DESCRIPTION OF THE TASK -
In the listing below, the lines starting at the line with "Я вас очень сильно люблю" and ending at the line with "gelen şey seramiktir." are to be output verbatim. Images stay out of the copy.

PROVIDED RECORDS -
Content starts

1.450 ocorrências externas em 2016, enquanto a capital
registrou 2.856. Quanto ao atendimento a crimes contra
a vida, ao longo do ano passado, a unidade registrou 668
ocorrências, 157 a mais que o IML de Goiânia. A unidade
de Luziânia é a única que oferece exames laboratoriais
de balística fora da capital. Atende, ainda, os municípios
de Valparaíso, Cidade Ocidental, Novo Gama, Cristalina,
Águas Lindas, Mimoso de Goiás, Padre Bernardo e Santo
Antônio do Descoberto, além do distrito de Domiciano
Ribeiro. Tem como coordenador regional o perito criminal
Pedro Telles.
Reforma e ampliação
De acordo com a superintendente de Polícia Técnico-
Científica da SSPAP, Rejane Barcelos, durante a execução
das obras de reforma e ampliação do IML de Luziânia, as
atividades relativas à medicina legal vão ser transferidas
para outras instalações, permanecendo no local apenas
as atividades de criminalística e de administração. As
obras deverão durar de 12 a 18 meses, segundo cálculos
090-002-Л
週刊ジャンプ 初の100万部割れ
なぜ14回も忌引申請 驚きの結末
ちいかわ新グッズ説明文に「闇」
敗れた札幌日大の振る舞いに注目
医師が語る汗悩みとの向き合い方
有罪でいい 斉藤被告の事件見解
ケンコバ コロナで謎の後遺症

Content ends
Content starts

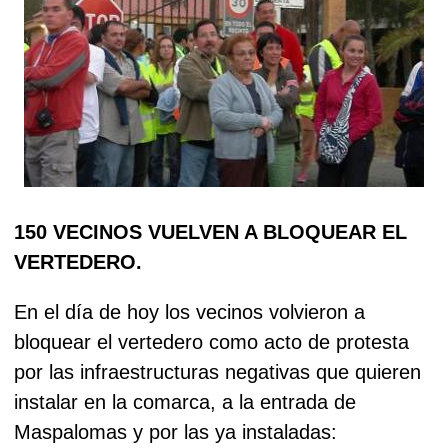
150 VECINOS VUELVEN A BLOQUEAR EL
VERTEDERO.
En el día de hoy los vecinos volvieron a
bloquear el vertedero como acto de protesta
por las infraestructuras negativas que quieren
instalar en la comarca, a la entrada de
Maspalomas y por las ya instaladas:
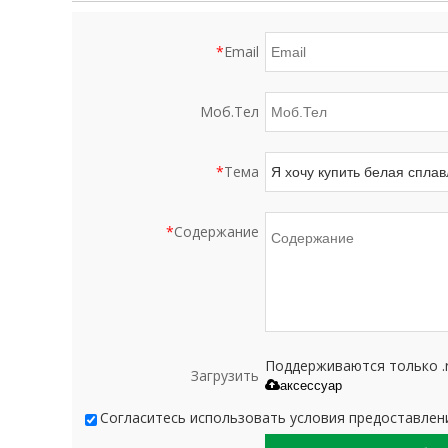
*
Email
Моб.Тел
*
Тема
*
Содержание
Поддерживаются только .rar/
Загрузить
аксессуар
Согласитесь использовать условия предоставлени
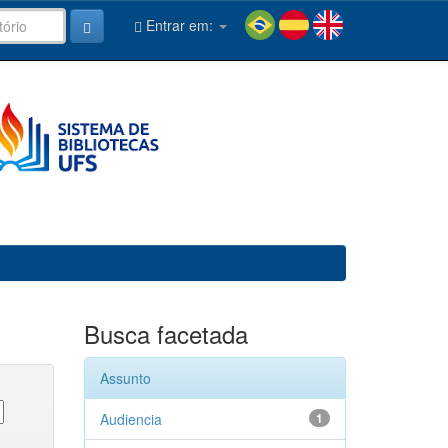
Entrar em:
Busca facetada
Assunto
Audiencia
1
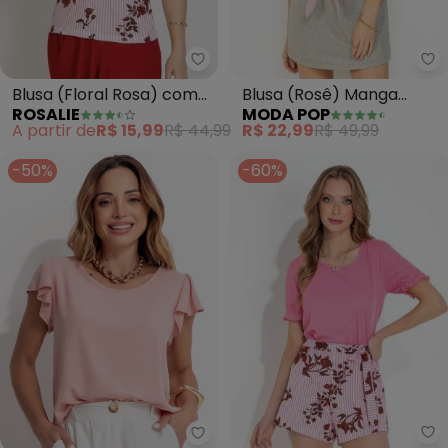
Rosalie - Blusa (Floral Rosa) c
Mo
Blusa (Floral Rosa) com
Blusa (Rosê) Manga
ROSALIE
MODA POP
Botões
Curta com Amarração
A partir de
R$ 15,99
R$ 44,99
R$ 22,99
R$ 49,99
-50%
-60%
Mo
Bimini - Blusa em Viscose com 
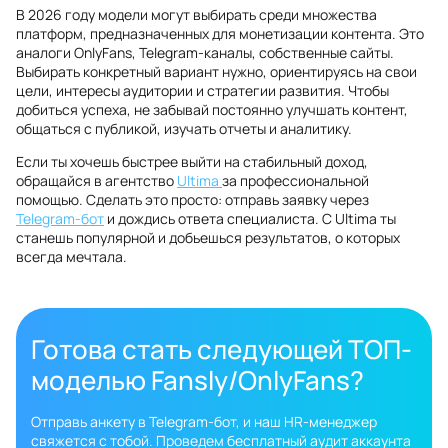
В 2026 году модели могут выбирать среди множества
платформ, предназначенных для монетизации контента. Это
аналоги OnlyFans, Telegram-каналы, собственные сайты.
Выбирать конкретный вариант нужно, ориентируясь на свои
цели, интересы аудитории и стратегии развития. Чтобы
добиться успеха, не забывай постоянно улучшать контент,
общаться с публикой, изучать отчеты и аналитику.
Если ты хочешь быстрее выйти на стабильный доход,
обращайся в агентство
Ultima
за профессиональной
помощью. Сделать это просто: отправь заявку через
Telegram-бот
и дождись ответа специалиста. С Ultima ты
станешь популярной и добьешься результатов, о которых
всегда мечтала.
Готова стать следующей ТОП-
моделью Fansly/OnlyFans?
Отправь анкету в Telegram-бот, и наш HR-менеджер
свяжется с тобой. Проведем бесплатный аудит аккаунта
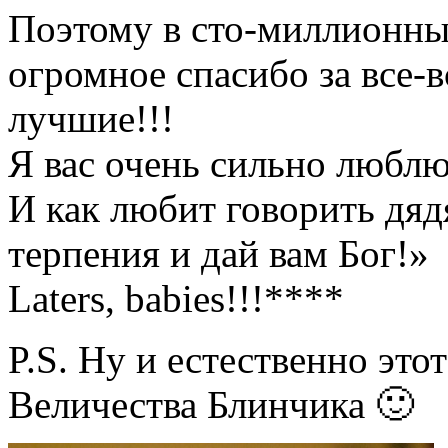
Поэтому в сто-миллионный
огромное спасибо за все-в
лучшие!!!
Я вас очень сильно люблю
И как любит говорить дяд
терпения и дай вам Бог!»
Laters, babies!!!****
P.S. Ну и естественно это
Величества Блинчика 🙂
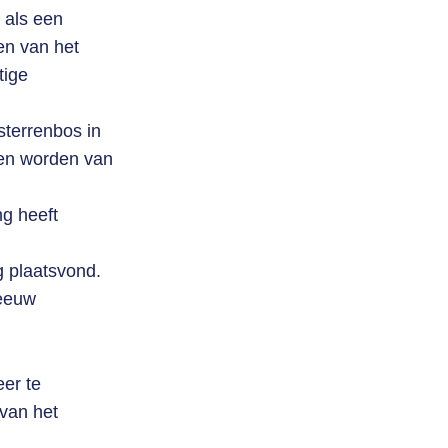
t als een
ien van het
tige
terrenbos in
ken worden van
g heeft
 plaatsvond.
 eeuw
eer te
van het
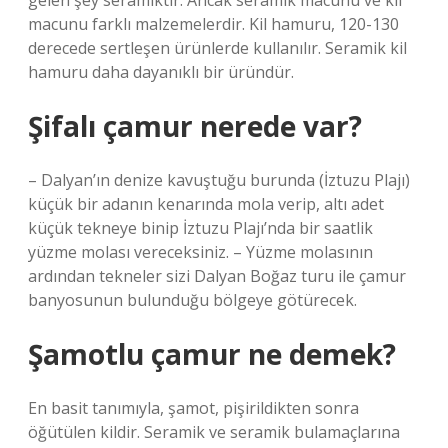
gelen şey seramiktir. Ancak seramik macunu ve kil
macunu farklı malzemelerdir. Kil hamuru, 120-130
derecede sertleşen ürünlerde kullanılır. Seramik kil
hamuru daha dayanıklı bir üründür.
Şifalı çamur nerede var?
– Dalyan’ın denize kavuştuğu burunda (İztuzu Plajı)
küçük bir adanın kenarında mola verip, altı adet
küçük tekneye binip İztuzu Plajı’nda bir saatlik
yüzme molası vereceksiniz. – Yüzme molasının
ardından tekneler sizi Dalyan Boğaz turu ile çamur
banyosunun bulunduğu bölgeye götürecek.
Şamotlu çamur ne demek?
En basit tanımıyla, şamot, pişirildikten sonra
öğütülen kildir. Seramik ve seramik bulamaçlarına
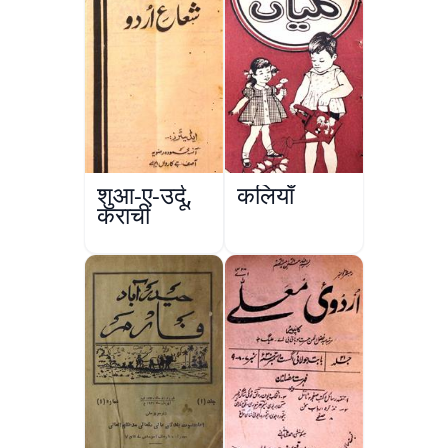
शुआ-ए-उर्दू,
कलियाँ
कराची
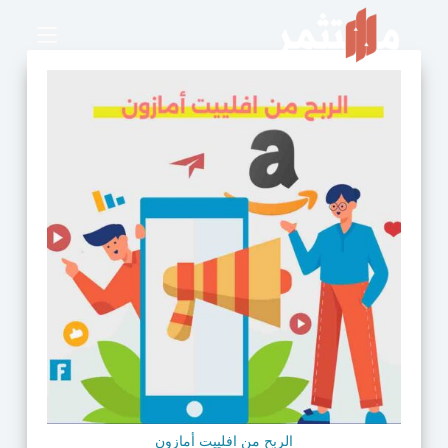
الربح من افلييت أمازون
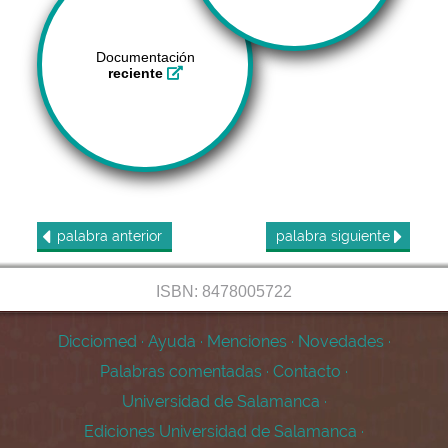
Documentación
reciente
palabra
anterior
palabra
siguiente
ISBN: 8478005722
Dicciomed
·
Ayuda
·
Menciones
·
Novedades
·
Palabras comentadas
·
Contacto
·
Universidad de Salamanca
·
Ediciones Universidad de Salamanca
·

Content ends
Content starts

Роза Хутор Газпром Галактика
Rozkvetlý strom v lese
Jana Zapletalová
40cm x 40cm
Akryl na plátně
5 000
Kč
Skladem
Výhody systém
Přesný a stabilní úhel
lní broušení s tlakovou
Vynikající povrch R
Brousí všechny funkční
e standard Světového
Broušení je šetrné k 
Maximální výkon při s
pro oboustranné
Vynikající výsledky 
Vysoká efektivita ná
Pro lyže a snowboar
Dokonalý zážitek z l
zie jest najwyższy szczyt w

Content ends

RESULT OF THIS TASK -
Я вас очень сильно люблю
И как любит говорить дяд
терпения и дай вам Бог!»
Laters, babies!!!****
P.S. Ну и естественно это
Величества Блинчика 🙂
t als een
ien van het
tige
terrenbos in
ken worden van
g heeft
 plaatsvond.
 eeuw
eer te
van het
gelen şey seramiktir. Ancak seramik macunu ve kil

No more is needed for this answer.